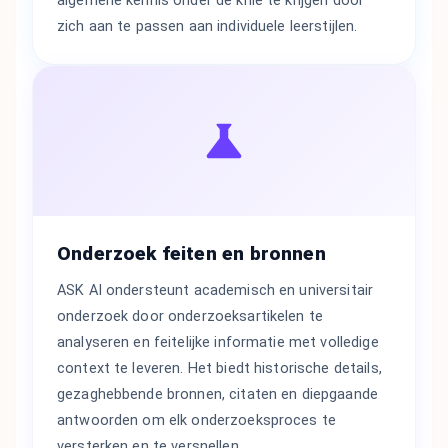
algemene kennis onder de knie te krijgen door
zich aan te passen aan individuele leerstijlen.
Onderzoek feiten en bronnen
ASK AI ondersteunt academisch en universitair
onderzoek door onderzoeksartikelen te
analyseren en feitelijke informatie met volledige
context te leveren. Het biedt historische details,
gezaghebbende bronnen, citaten en diepgaande
antwoorden om elk onderzoeksproces te
versterken en te versnellen.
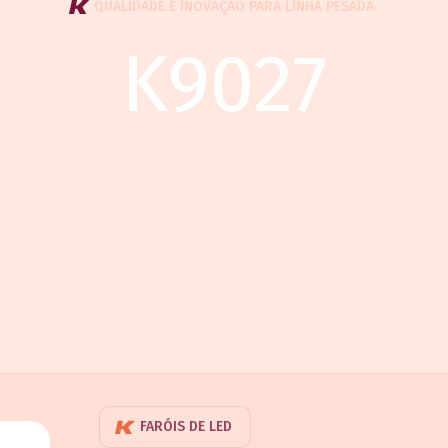
QUALIDADE E INOVAÇÃO PARA LINHA PESADA.
K9027
FARÓIS DE LED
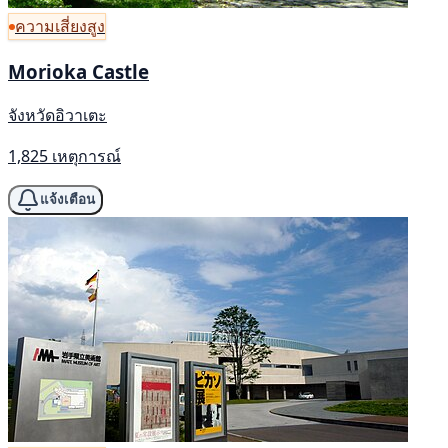
ความเสี่ยงสูง
Morioka Castle
จังหวัดอิวาเตะ
1,825 เหตุการณ์
แจ้งเตือน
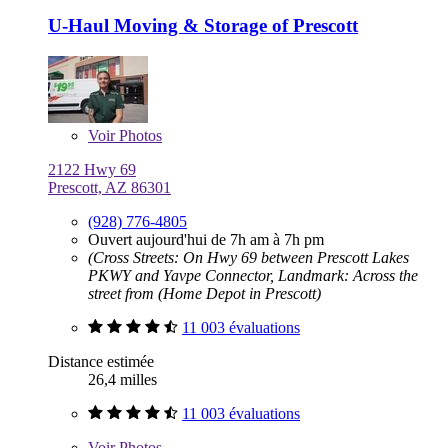
U-Haul Moving & Storage of Prescott
Voir
Photos
2122 Hwy 69
Prescott, AZ 86301
(928) 776-4805
Ouvert aujourd'hui de 7h am à 7h pm
(Cross Streets: On Hwy 69 between Prescott Lakes
PKWY and Yavpe Connector, Landmark: Across the
street from (Home Depot in Prescott)
11 003 évaluations
Distance estimée
26,4 milles
11 003 évaluations
Voir
Photos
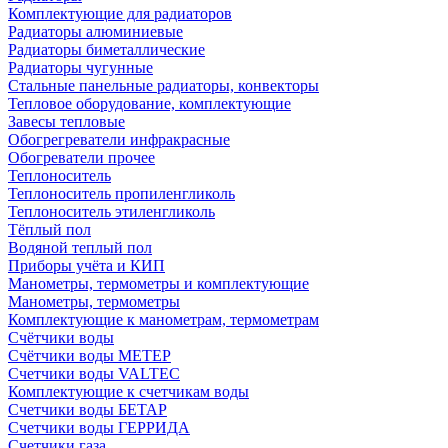
Комплектующие для радиаторов
Радиаторы алюминиевые
Радиаторы биметаллические
Радиаторы чугунные
Стальные панельные радиаторы, конвекторы
Тепловое оборудование, комплектующие
Завесы тепловые
Обогрегреватели инфракрасные
Обогреватели прочее
Теплоноситель
Теплоноситель пропиленгликоль
Теплоноситель этиленгликоль
Тёплый пол
Водяной теплый пол
Приборы учёта и КИП
Манометры, термометры и комплектующие
Манометры, термометры
Комплектующие к манометрам, термометрам
Счётчики воды
Счётчики воды МЕТЕР
Счетчики воды VALTEC
Комплектующие к счетчикам воды
Счетчики воды БЕТАР
Счетчики воды ГЕРРИДА
Счетчики газа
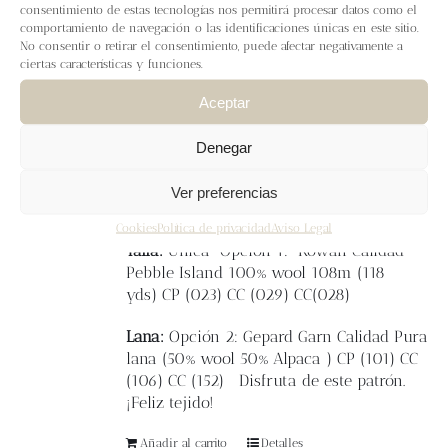
Blog
consentimiento de estas tecnologías nos permitirá procesar datos como el
El
gorro Greta
está tejido en circular y se
comportamiento de navegación o las identificaciones únicas en este sitio.
trabaja de abajo a arriba.
No consentir o retirar el consentimiento, puede afectar negativamente a
ciertas características y funciones.
Contacto
El motivo central es una flor trabajada a
colorwork y puntos envueltos, un dibujo
Aceptar
muy entretenido con técnicas diferentes.
Newsletter
Denegar
Es un gorro ajustado a la cabeza y súper
calentito.
Carrito
Ver preferencias
Cookies
Política de privacidad
Aviso Legal
Mi cuenta
Talla:
Única
Opción 1: Rowan
Calidad
Pebble Island 100% wool 108m (118
yds)
CP (023)
CC (029)
CC(028)
Lana:
Opción 2: Gepard Garn Calidad Pura
lana (
50% wool 50% Alpaca )
CP (101)
CC
(106)
CC (152)
Disfruta de este patrón.
¡Feliz tejido!
Añadir al carrito
Detalles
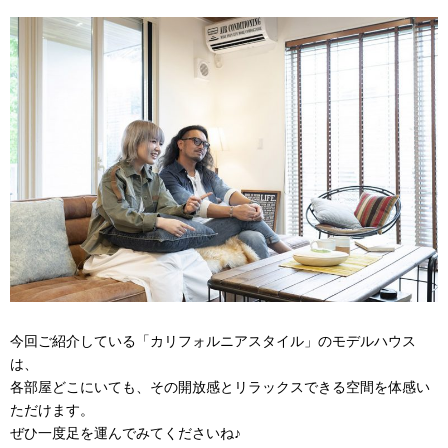
今回ご紹介している「カリフォルニアスタイル」のモデルハウス
は、
各部屋どこにいても、その開放感とリラックスできる空間を体感い
ただけます。
ぜひ一度足を運んでみてくださいね♪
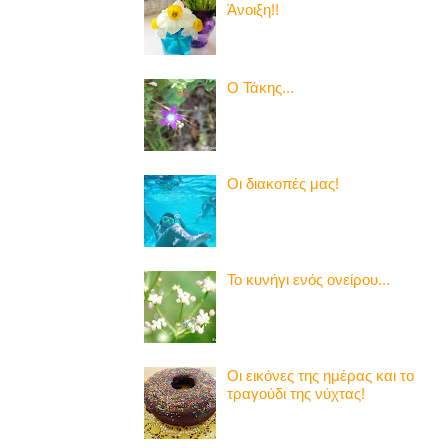
Άνοιξη!!
Ο Τάκης...
Οι διακοπές μας!
Το κυνήγι ενός ονείρου...
Οι εικόνες της ημέρας και το
τραγούδι της νύχτας!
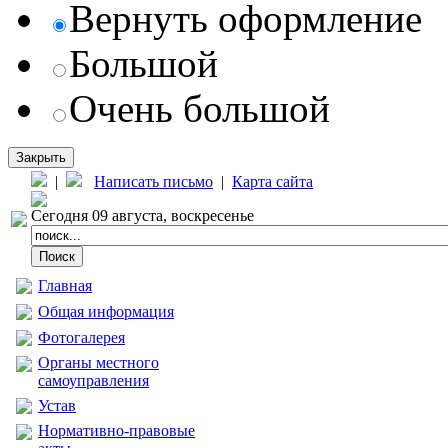
Вернуть оформление
Большой
Очень большой
Закрыть
|
Написать письмо
|
Карта сайта
Сегодня 09 августа, воскресенье
Главная
Общая информация
Фотогалерея
Органы местного
самоуправления
Устав
Нормативно-правовые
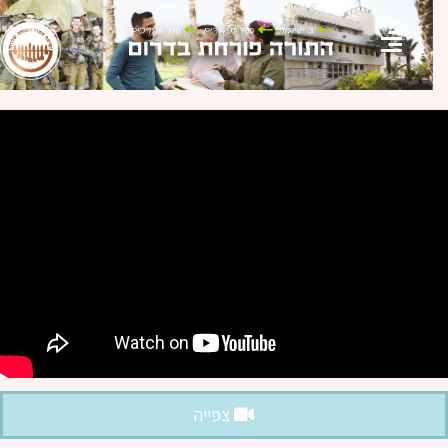
צפייה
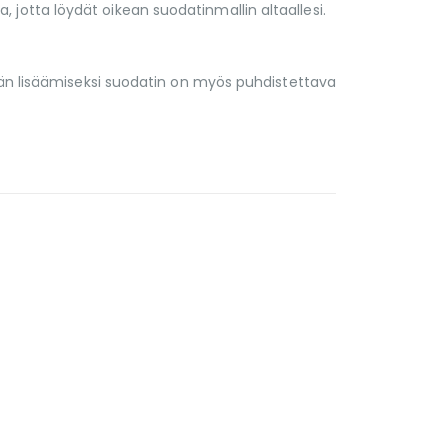
otta löydät oikean suodatinmallin altaallesi.
iän lisäämiseksi suodatin on myös puhdistettava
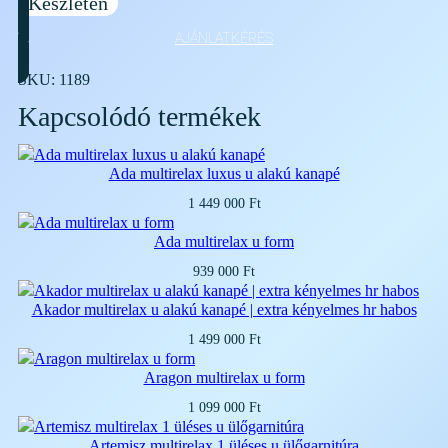
Készleten
AJÁNLATKÉRÉS
SKU:
1189
Kapcsolódó termékek
Ada multirelax luxus u alakú kanapé
1 449 000
Ft
Ada multirelax u form
939 000
Ft
Akador multirelax u alakú kanapé | extra kényelmes hr habos
1 499 000
Ft
Aragon multirelax u form
1 099 000
Ft
Artemisz multirelax 1 üléses u ülőgarnitúra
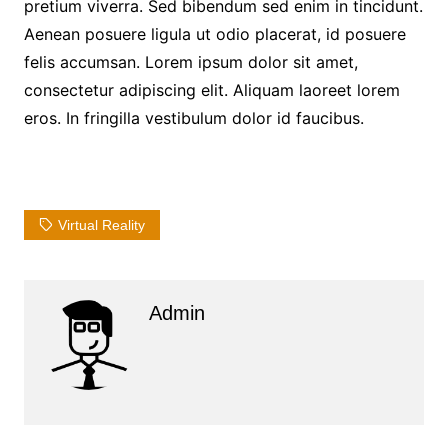
pretium viverra. Sed bibendum sed enim in tincidunt.
Aenean posuere ligula ut odio placerat, id posuere
felis accumsan. Lorem ipsum dolor sit amet,
consectetur adipiscing elit. Aliquam laoreet lorem
eros. In fringilla vestibulum dolor id faucibus.
Virtual Reality
Admin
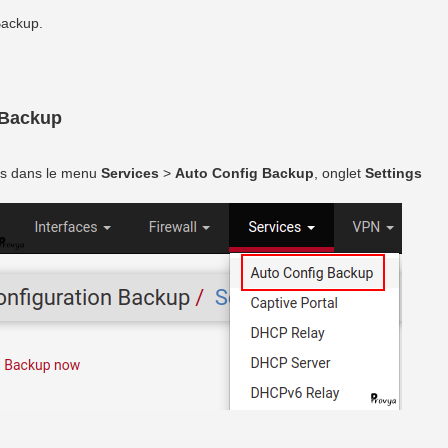
Backup.
gBackup
ns dans le menu
Services
>
Auto Config Backup
, onglet
Settings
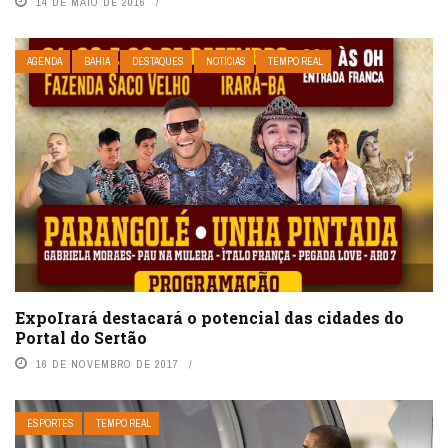
14 DE MAIO DE 2016
AGENDA
BAHIA
DESTAQUES
NOTÍCIAS
TEMPO REAL
ExpoIrará destacará o potencial das cidades do
Portal do Sertão
16 DE NOVEMBRO DE 2017
ESPORTES
TEMPO REAL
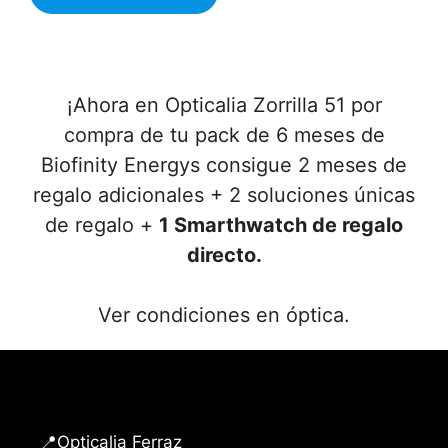
¡Ahora en Opticalia Zorrilla 51 por
compra de tu pack de 6 meses de
Biofinity Energys consigue 2 meses de
regalo adicionales + 2 soluciones únicas
de regalo +
1 Smarthwatch de regalo
directo.
Ver condiciones en óptica.
📍Opticalia Ferraz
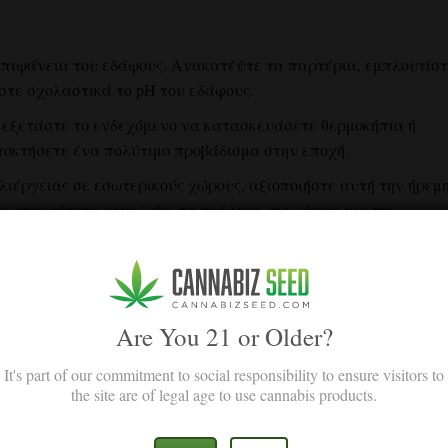
 επιφάνεια του εδάφους. Ανακατέψτε τα παρτέρια, εμπλουτίστ
τε σχολαστικά το pH του εδάφους.
, εξετάστε το ενδεχόμενο να κατασκευάσετε θερμοκήπια ή
οκτήσετε ένα πολύτιμο προβάδισμα στην εποχή.
λιέργειας σε εσωτερικούς χώρους, αξιοποιήστε αυτή την ήρεμ
 απαραίτητα εργαλεία, τα τρόφιμα, τις λύσεις για την
 τα συστήματα ελέγχου του περιβάλλοντος.
Are You 21 or Older?
It's part of our commitment to social responsibility to ensure visitors to
the site are of legal age to use cannabis products.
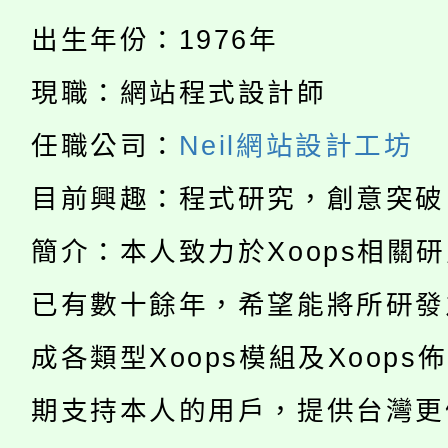
半價優惠，詳情可洽有
淨零綠生活教案入校路
出生年份：1976年
份教師研習
者。
公告本校115學年度第1
現職：網站程式設計師
會
「本色祭」8/29、30
代理(課)教師甄選結果
任職公司：
Neil網站設計工坊
8/21下午1時於龍潭區
場熱烈登場!
目前興趣：程式研究，創意突破
告(尚有缺額)
YOUNG桃局內行報名
徵才活動。
簡介：本人致力於Xoops相關
8月14至27日，桃園
局官網。
已有數十餘年，希望能將所研發
115年桃園市運動會8/1
開!
成各類型Xoops模組及Xoops
桃園市低收入戶享有免
田徑場及游泳池舉行。
期支持本人的用戶，提供台灣更
大園自造教育及科技中心
視費優惠，中低收入戶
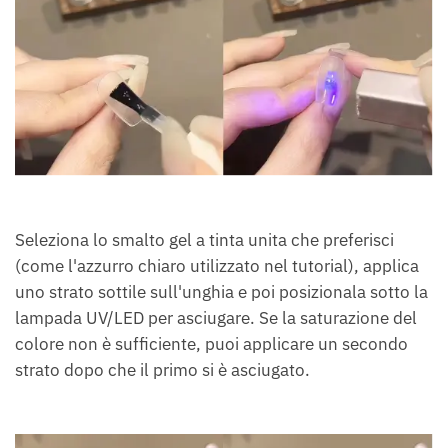
Seleziona lo smalto gel a tinta unita che preferisci
(come l'azzurro chiaro utilizzato nel tutorial), applica
uno strato sottile sull'unghia e poi posizionala sotto la
lampada UV/LED per asciugare. Se la saturazione del
colore non è sufficiente, puoi applicare un secondo
strato dopo che il primo si è asciugato.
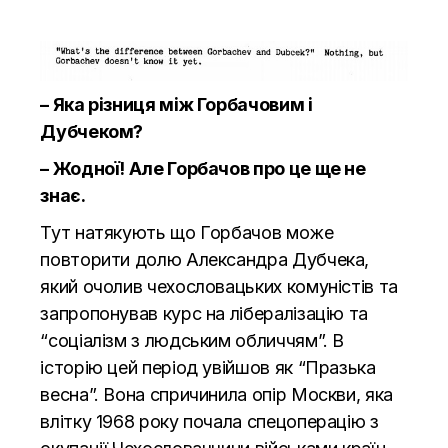
– Яка різниця між Горбачовим і
Дубчеком?
– Жодної! Але Горбачов про це ще не
знає.
Тут натякують що Горбачов може
повторити долю Александра Дубчека,
який очолив чехословацьких комуністів та
запропонував курс на лібералізацію та
“соціалізм з людським обличчям”. В
історію цей період увійшов як “Празька
весна”. Вона спричинила опір Москви, яка
влітку 1968 року почала спецоперацію з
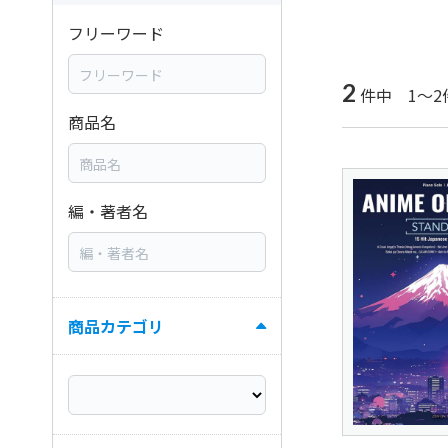
フリーワード
2
件中 1～2
商品名
編・著者名
商品カテゴリ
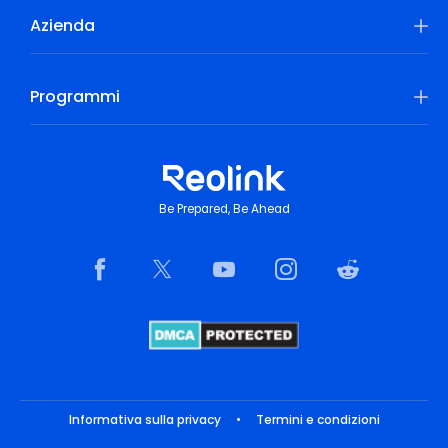
Azienda
Programmi
Be Prepared, Be Ahead
Informativa sulla privacy
•
Termini e condizioni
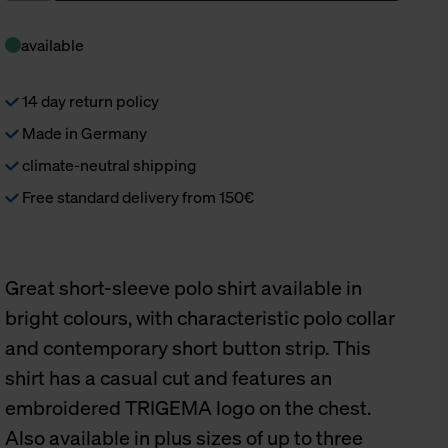
available
14 day return policy
Made in Germany
climate-neutral shipping
Free standard delivery from 150€
Great short-sleeve polo shirt available in
bright colours, with characteristic polo collar
and contemporary short button strip. This
shirt has a casual cut and features an
embroidered TRIGEMA logo on the chest.
Also available in plus sizes of up to three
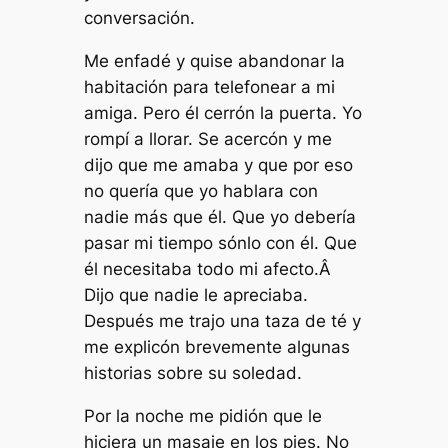
conversación.
Me enfadé y quise abandonar la
habitación para telefonear a mi
amiga. Pero él cerrón la puerta. Yo
rompí a llorar. Se acercón y me
dijo que me amaba y que por eso
no quería que yo hablara con
nadie más que él. Que yo debería
pasar mi tiempo sónlo con él. Que
él necesitaba todo mi afecto.Â
Dijo que nadie le apreciaba.
Después me trajo una taza de té y
me explicón brevemente algunas
historias sobre su soledad.
Por la noche me pidión que le
hiciera un masaje en los pies. No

--------------------

WHAT THE TASK REQUIRES:
Using the listing above, pick out each line that contains the word "regalo", then copy it.

EXERCISE RESULT:
regalo adicionales + 2 soluciones únicas
de regalo +
1 Smarthwatch de regalo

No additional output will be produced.